- **Exercise description**: Reproduce the listing in full, pictures excluded.

- **Exercise material**:
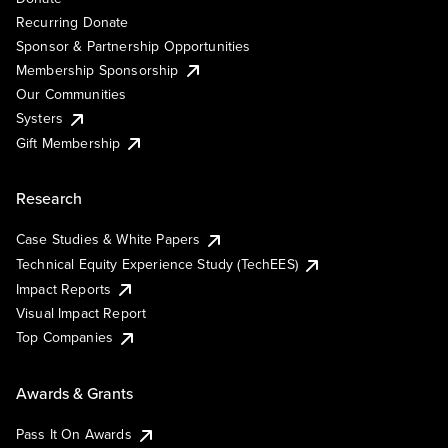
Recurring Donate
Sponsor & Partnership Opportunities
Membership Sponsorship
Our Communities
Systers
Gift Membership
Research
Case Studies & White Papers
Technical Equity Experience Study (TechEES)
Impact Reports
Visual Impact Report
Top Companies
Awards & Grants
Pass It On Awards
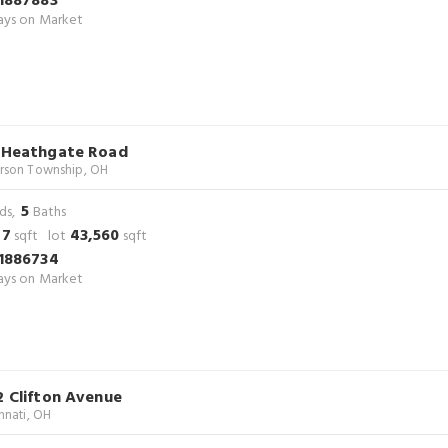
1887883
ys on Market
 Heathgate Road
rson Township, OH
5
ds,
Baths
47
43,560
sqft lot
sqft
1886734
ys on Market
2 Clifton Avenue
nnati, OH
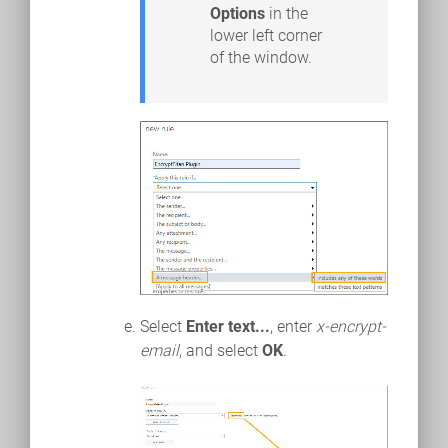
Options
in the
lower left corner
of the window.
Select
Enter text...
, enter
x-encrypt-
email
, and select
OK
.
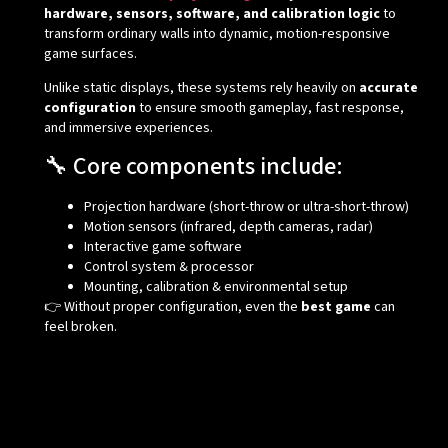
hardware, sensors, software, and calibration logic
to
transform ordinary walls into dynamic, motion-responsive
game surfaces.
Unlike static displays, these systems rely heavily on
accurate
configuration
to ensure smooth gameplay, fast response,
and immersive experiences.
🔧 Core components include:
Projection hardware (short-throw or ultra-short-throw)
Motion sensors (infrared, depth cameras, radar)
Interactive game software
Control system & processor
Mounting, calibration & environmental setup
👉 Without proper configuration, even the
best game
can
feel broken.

- **Your solution**:
Recurring Donate
Sponsor & Partnership Opportunities
Membership Sponsorship
Our Communities
Systers
Gift Membership
Research
Case Studies & White Papers
Technical Equity Experience Study (TechEES)
Impact Reports
Visual Impact Report
Top Companies
Awards & Grants
Pass It On Awards
1887883
ys on Market
 Heathgate Road
rson Township, OH
5
ds,
Baths
47
43,560
sqft lot
sqft
1886734
ys on Market
2 Clifton Avenue
nnati, OH
Options
in the
lower left corner
of the window.
Select
Enter text...
, enter
x-encrypt-
email
, and select
OK
.
hardware, sensors, software, and calibration logic
to
transform ordinary walls into dynamic, motion-responsive
game surfaces.
Unlike static displays, these systems rely heavily on
accurate
configuration
to ensure smooth gameplay, fast response,
and immersive experiences.
🔧 Core components include:
Projection hardware (short-throw or ultra-short-throw)
Motion sensors (infrared, depth cameras, radar)
Interactive game software
Control system & processor
Mounting, calibration & environmental setup
👉 Without proper configuration, even the
best game
can
feel broken.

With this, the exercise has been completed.